The ketchup is extra red because this movie is filmed in Hipstamatic. (Although the opening credits display the hilariously period-correct Technicolor logo.) I couldn't decide if I liked this or not. It's pretty, but it somehow looks wrong. I mean, y'know. More wrong.
Anyway. An evil businessman and his Raybanned sons have taken over Hope Town and spraypainted over everything nice. You can tell they're evil because their insults are uncreative, and also because they break a kid's joystick arm so he can't play videogames anymore.

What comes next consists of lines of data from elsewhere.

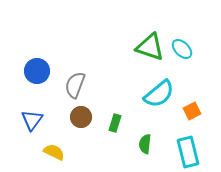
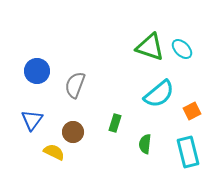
brown circle: moved 8 px left, 15 px down
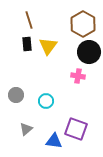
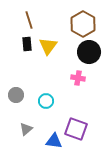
pink cross: moved 2 px down
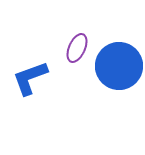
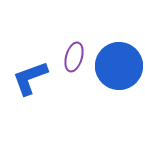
purple ellipse: moved 3 px left, 9 px down; rotated 8 degrees counterclockwise
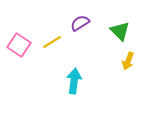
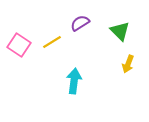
yellow arrow: moved 3 px down
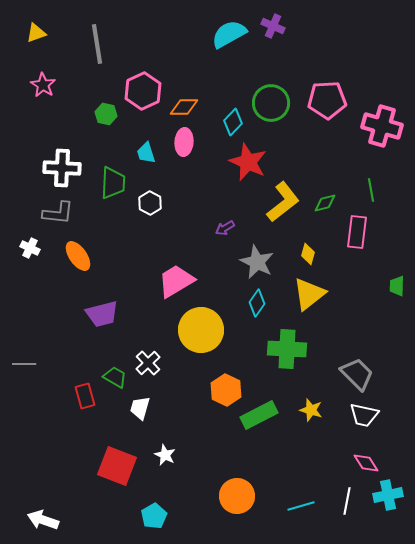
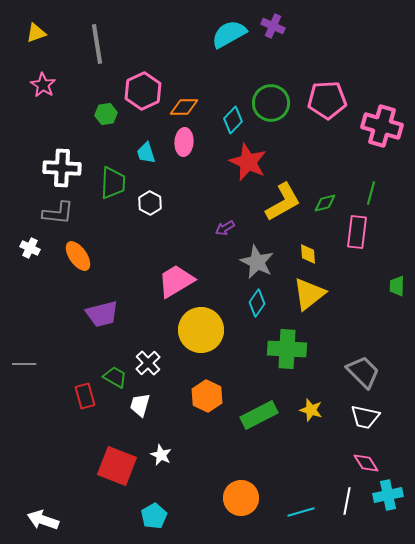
green hexagon at (106, 114): rotated 20 degrees counterclockwise
cyan diamond at (233, 122): moved 2 px up
green line at (371, 190): moved 3 px down; rotated 25 degrees clockwise
yellow L-shape at (283, 202): rotated 9 degrees clockwise
yellow diamond at (308, 254): rotated 20 degrees counterclockwise
gray trapezoid at (357, 374): moved 6 px right, 2 px up
orange hexagon at (226, 390): moved 19 px left, 6 px down
white trapezoid at (140, 408): moved 3 px up
white trapezoid at (364, 415): moved 1 px right, 2 px down
white star at (165, 455): moved 4 px left
orange circle at (237, 496): moved 4 px right, 2 px down
cyan line at (301, 506): moved 6 px down
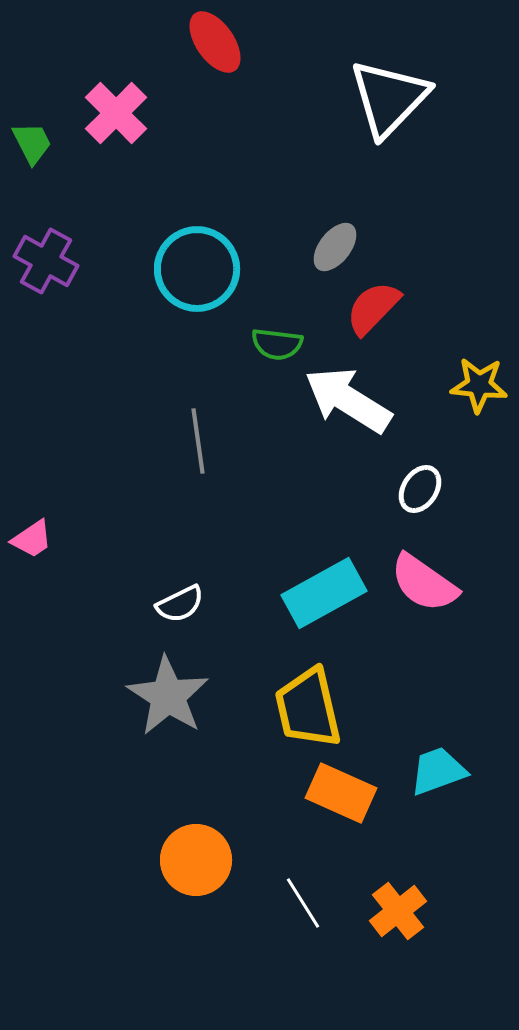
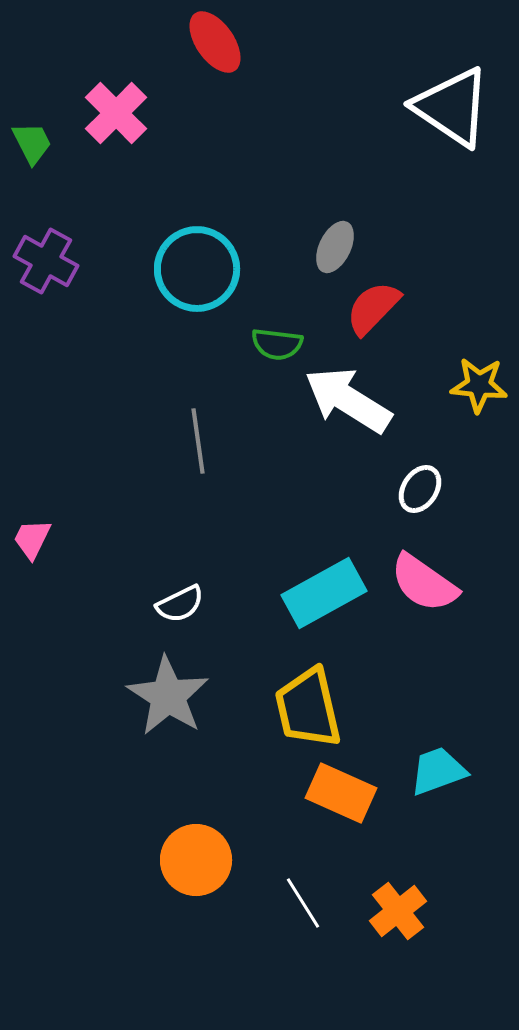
white triangle: moved 63 px right, 9 px down; rotated 40 degrees counterclockwise
gray ellipse: rotated 12 degrees counterclockwise
pink trapezoid: rotated 150 degrees clockwise
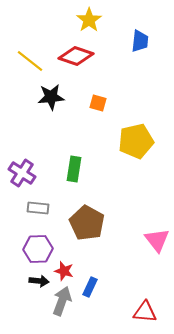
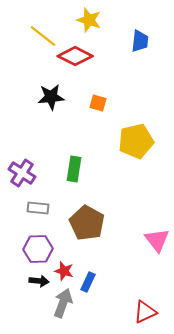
yellow star: rotated 20 degrees counterclockwise
red diamond: moved 1 px left; rotated 8 degrees clockwise
yellow line: moved 13 px right, 25 px up
blue rectangle: moved 2 px left, 5 px up
gray arrow: moved 1 px right, 2 px down
red triangle: rotated 30 degrees counterclockwise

Dicks! And their clothes are iridescent white, so they like to congregate near bluelights, because it looks awesome, and they YELL all their dialogue.
The yelling is hilarious. Sample dialogue [please read at full volume]:
"I'm gonna wash off this blood…WITH YOUR BLOOD!!!"
Anyway. The movie starts out a little slow, but pretty soon someone is foolhardy enough to piss off Rutger Hauer, and things pick up quickly. (He eats glass! Did I tell you that already? They make him eat glass! Rutger Hauer!) And then, about the time you figure it's peaking, the main bad guy yells, "SEND FOR THE PLAGUE." Awesome.
The Plague is HILARIOUS. It's a metal monster thing that looks like an angry Lego.
I mean, you probably know what you're getting into with this kind of movie. Rutger Hauer eats glass. He yells at babies. He springs up out of a shopping cart filled with slurpy human guts. A guy gets his crotch shot out, and the camera zooms in on it -- twice. And kind of lingers there. To make sure you really get a good look. Because how often do you get to see a thing like that?
Also: death by ice skate!
Also: toaster used as weapon! Lawnmower used in anger! Motorcycle riders in spurs!
And more.
Here's this bonus note from the theater:
Before the shows on Friday and Saturday night, to make sure we get the crowd's adrenaline pumping, we'll be running a 35mm "RUTGERSPECTIVE" trailer reel, honoring the great Rutger Hauer, star of HOBO WITH A SHOTGUN.